While the ACA’s excise tax, scheduled to become effective in 2018, may seem like a soft cloud in the distant horizon, some employers have targeted 2015 as the time to look for ways to avoid the tax imposed on high value health plans.
Understanding the Tax
Beginning in 2018, health plans with values exceeding a threshold of $10,200 for individuals and $27,500 for families, will be hit with a 40% tax on the amount exceeding the thresholds. Since the tax will be based on the value of all coverage an employee may have, including dental, vision, FSA contributions and employer HSA contributions in addition to health care, the thresholds could be within reach for a great number of people.
While the tax is technically on employer-sponsored plans, it will impact employees if their employer looks for ways to pass it along. If the employer lowers the value of their health plan by reducing benefits, a boost in compensation would be the only way to oset the loss. Even if pay increases, higher taxes will likely diminish the impact, with the employee still feeling some pain.
As an example, if a plan is self-funded and a member has overall family coverage valued at $30,000, the employer would owe a Cadillac tax of $1,000 (40% of $2,500 – the amount exceeding the family threshold of $27,500).
HSAs to the Rescue
Because the tax applies to the total value of coverage, regardless of the amount the employer pays, the only safe approach seems to be offering lower cost plans. Many are looking at high deductible health plans with HSAs as a viable option because the higher deductible lowers the value of the plan and participants are generally able to contribute to an HSA. With a maximum annual contribution of $6,550 and a catch-up provision for those 55 or older, HSAs can provide a very attractive, tax advantaged way to save for future health-related expenses.
As long as funds deposited into an HSA pay for qualifying expenses, they can be used at any time, including in retirement.
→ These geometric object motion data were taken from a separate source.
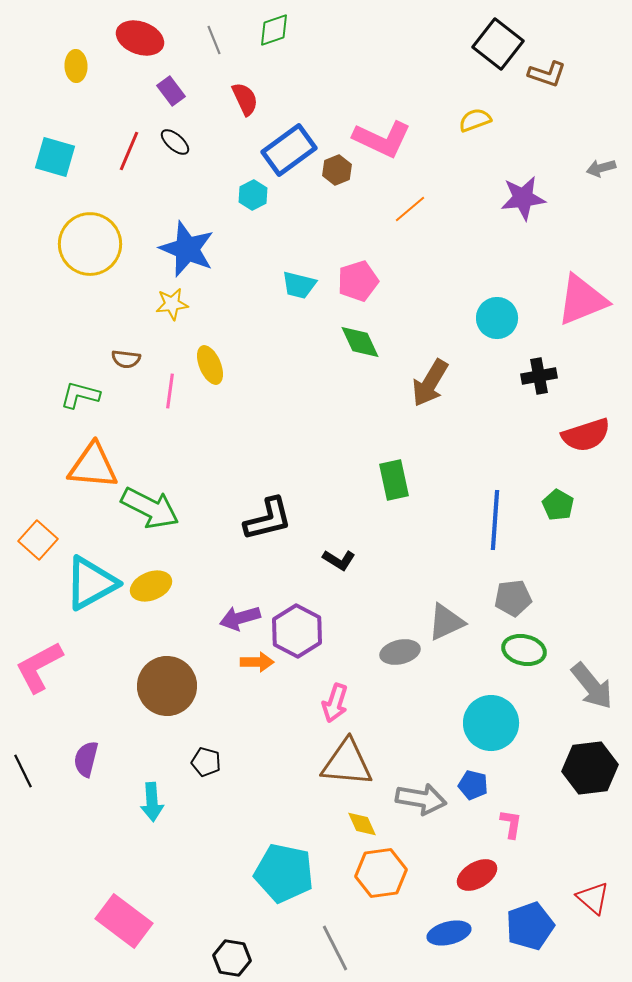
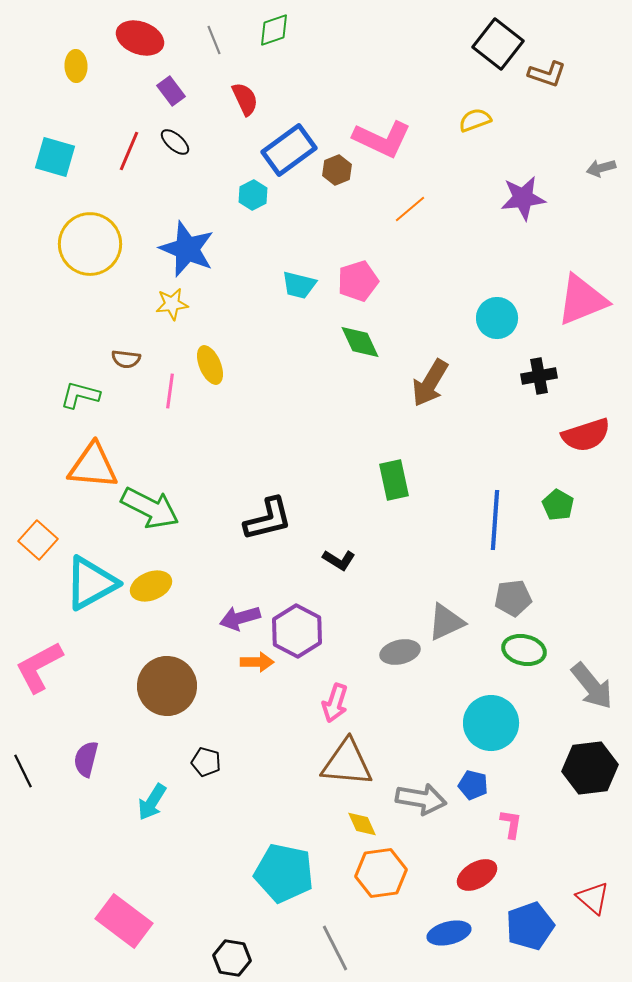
cyan arrow at (152, 802): rotated 36 degrees clockwise
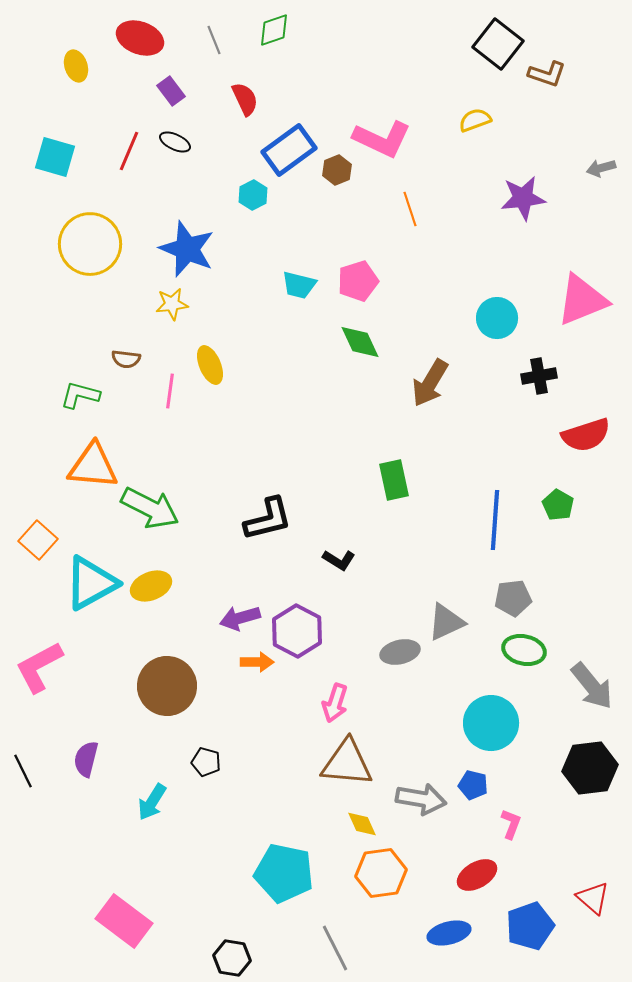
yellow ellipse at (76, 66): rotated 16 degrees counterclockwise
black ellipse at (175, 142): rotated 16 degrees counterclockwise
orange line at (410, 209): rotated 68 degrees counterclockwise
pink L-shape at (511, 824): rotated 12 degrees clockwise
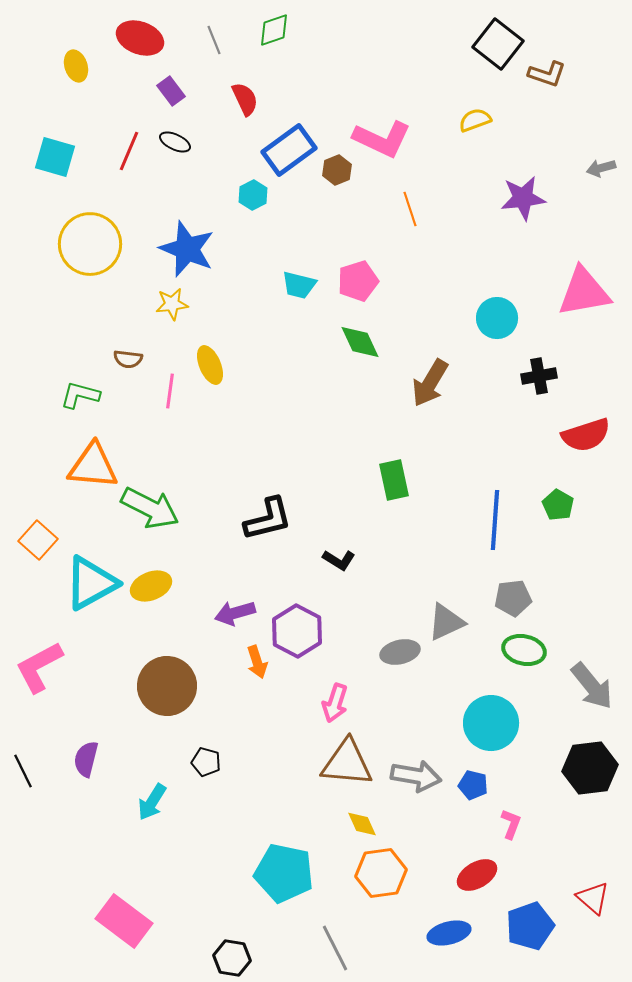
pink triangle at (582, 300): moved 2 px right, 8 px up; rotated 12 degrees clockwise
brown semicircle at (126, 359): moved 2 px right
purple arrow at (240, 618): moved 5 px left, 5 px up
orange arrow at (257, 662): rotated 72 degrees clockwise
gray arrow at (421, 799): moved 5 px left, 23 px up
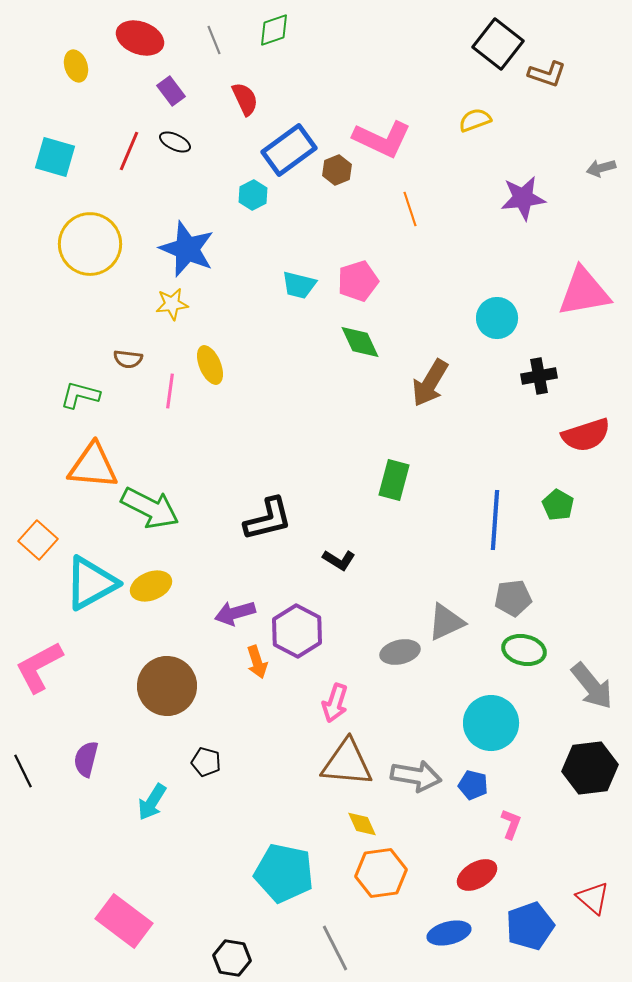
green rectangle at (394, 480): rotated 27 degrees clockwise
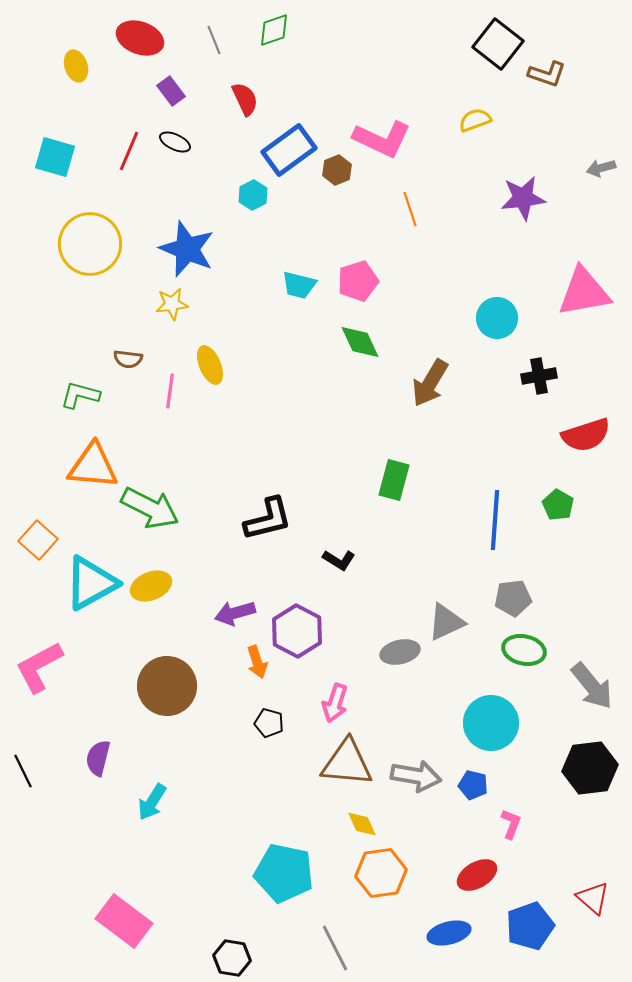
purple semicircle at (86, 759): moved 12 px right, 1 px up
black pentagon at (206, 762): moved 63 px right, 39 px up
Another thing to note is that a high deductible health plan option with an HSA does not have to be the only plan offered. More generous plans can be made available, as long as any Cadillac tax that may apply is built into the overall cost of the plan.
With the Cadillac tax just a few years away, this may be a good time to review your plan designs and discuss a strategy that everyone can afford to drive – today and down the road.